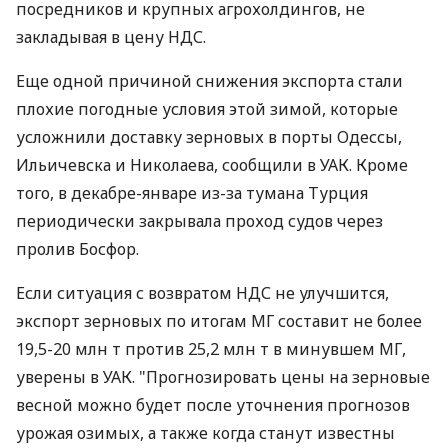
посредников и крупных агрохолдингов, не
закладывая в цену НДС.
Еще одной причиной снижения экспорта стали
плохие погодные условия этой зимой, которые
усложнили доставку зерновых в порты Одессы,
Ильичевска и Николаева, сообщили в УАК. Кроме
того, в декабре-январе из-за тумана Турция
периодически закрывала проход судов через
пролив Босфор.
Если ситуация с возвратом НДС не улучшится,
экспорт зерновых по итогам МГ составит не более
19,5-20 млн т против 25,2 млн т в минувшем МГ,
уверены в УАК. "Прогнозировать цены на зерновые
весной можно будет после уточнения прогнозов
урожая озимых, а также когда станут известны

+++

### The task
Take the line with "весной можно будет после уточнения прогнозов" and every line after it in the data, and please reproduce them exactly, leaving out all other lines.

### Answer to the problem
весной можно будет после уточнения прогнозов
урожая озимых, а также когда станут известны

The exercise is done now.